WORK TO BE COMPLETED: If a line in the entries includes "oder", show that line.

DATASET:
::::
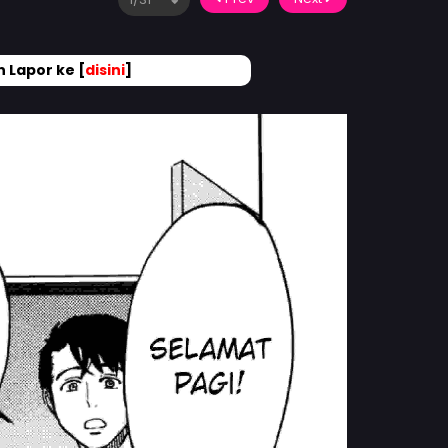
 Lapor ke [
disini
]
::::
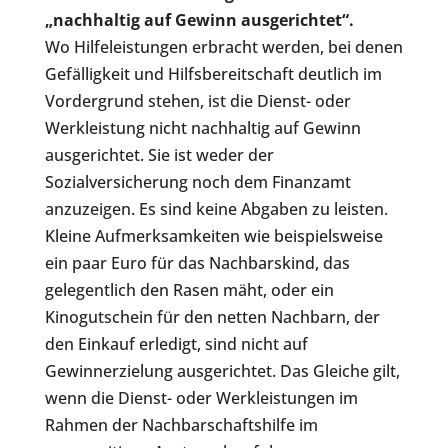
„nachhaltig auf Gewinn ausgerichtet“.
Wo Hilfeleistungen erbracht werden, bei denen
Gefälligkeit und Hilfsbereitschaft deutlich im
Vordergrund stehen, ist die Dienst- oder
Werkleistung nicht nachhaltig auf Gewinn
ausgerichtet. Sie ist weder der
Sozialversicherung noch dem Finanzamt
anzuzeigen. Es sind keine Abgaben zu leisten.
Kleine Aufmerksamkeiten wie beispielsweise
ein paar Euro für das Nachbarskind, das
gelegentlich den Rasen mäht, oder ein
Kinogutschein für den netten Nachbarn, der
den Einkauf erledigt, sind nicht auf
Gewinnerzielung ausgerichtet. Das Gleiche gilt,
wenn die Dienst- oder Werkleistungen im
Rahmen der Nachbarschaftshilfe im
::::
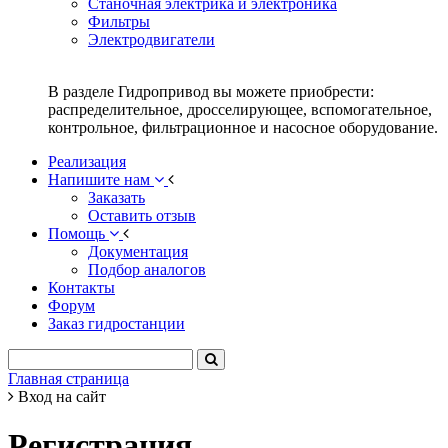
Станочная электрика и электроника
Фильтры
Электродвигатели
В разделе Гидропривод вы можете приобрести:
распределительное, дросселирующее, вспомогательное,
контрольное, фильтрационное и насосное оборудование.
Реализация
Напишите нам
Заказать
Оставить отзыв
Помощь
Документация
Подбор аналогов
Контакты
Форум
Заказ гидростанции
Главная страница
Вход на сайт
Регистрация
::::
SOLUTION TO THE PROBLEM:
Vordergrund stehen, ist die Dienst- oder
gelegentlich den Rasen mäht, oder ein
wenn die Dienst- oder Werkleistungen im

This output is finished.